Figures 7 and 8 reveals the metrics like response time and an end to end delay of the network on data transfer from one node to another node. This fast response reduces energy consumption and increases the performance of this network. This structure takes almost a little bit lesser response time even after introducing a new security strategy to validate the blocks. Figure 8 compares the end-to-end delay of this network with those familiar network routing protocols like AODV, DSDV, AOMDV, SMSN and EESCFD [22].

Fig. 7

Comparison of Response time

Fig. 8

Comparison of end-to-end delay

6 Conclusion

Today, we face extreme challenges in terms of preserving privacy, data security and integrity with the ever-increasing usage of IoT devices and demand for smart services.

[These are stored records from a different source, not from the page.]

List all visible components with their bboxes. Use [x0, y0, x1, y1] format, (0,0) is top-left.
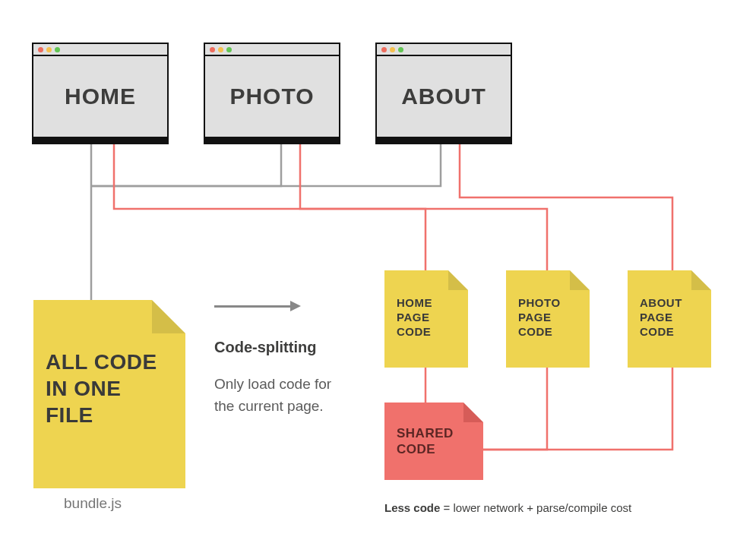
- browser-footer-bar: [33, 137, 167, 143]
- bundle-file-text: ALL CODE IN ONE FILE: [46, 349, 173, 428]
- browser-footer-bar: [377, 137, 511, 143]
- file-fold-icon: [448, 270, 468, 290]
- footer-caption-rest: = lower network + parse/compile cost: [440, 501, 631, 514]
- chunk-shared: SHARED CODE: [384, 403, 483, 480]
- footer-caption: Less code = lower network + parse/compil…: [384, 501, 631, 514]
- traffic-light-max-icon: [55, 47, 60, 52]
- arrow-shaft: [214, 305, 290, 308]
- code-splitting-desc: Only load code for the current page.: [214, 374, 351, 417]
- file-fold-icon: [463, 403, 483, 422]
- traffic-light-close-icon: [38, 47, 43, 52]
- browser-titlebar: [377, 44, 511, 56]
- chunk-about-text: ABOUT PAGE CODE: [640, 296, 699, 339]
- browser-about: ABOUT: [375, 43, 512, 144]
- chunk-shared-text: SHARED CODE: [397, 425, 471, 458]
- bundle-file: ALL CODE IN ONE FILE: [33, 300, 185, 488]
- chunk-home-text: HOME PAGE CODE: [397, 296, 456, 339]
- footer-caption-bold: Less code: [384, 501, 440, 514]
- traffic-light-min-icon: [390, 47, 395, 52]
- browser-photo-label: PHOTO: [205, 56, 339, 137]
- browser-photo: PHOTO: [204, 43, 340, 144]
- chunk-photo: PHOTO PAGE CODE: [506, 270, 590, 368]
- arrow-icon: [214, 301, 301, 311]
- browser-home-label: HOME: [33, 56, 167, 137]
- file-fold-icon: [152, 300, 185, 333]
- browser-home: HOME: [32, 43, 169, 144]
- traffic-light-max-icon: [226, 47, 232, 52]
- browser-about-label: ABOUT: [377, 56, 511, 137]
- browser-footer-bar: [205, 137, 339, 143]
- file-fold-icon: [570, 270, 590, 290]
- file-fold-icon: [691, 270, 711, 290]
- browser-titlebar: [33, 44, 167, 56]
- traffic-light-min-icon: [46, 47, 52, 52]
- bundle-filename: bundle.js: [64, 495, 122, 512]
- chunk-about: ABOUT PAGE CODE: [628, 270, 711, 368]
- chunk-photo-text: PHOTO PAGE CODE: [518, 296, 577, 339]
- traffic-light-min-icon: [218, 47, 223, 52]
- arrow-head-icon: [290, 301, 301, 311]
- chunk-home: HOME PAGE CODE: [384, 270, 468, 368]
- traffic-light-close-icon: [210, 47, 215, 52]
- traffic-light-max-icon: [398, 47, 403, 52]
- code-splitting-title: Code-splitting: [214, 339, 316, 356]
- traffic-light-close-icon: [381, 47, 387, 52]
- diagram-canvas: HOME PHOTO ABOUT ALL CODE IN ONE FILE bu…: [0, 0, 756, 543]
- browser-titlebar: [205, 44, 339, 56]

Addressing these issues should be the immediate priority of the researchers. To address this issue, we presented a new authentication method to validate the block in the blockchain-enabled peer to peer network with SDN controller. This method is applied in cluster architecture using SDN controller as a cluster head and executed, tested using Pyethereum tester tool under the Ethereum platform. The inclusion of the validation strategy makes our proposed method doing far better when compared to the existing method like BCF, and existing DSDV, SMSN, AODV concerning the metrics like throughput, end to end delay, latency, Time overhead and response time.

The new strategy provides the solution to the growing challenges in the security of data transfer in IoT and financial applications. As a future process, we plan to reinforce the dynamic biometric signals in this new validation strategy; will be applied to the high-level architecture to enable the transaction more secure through the service of a blockchain-enabled peer to peer network.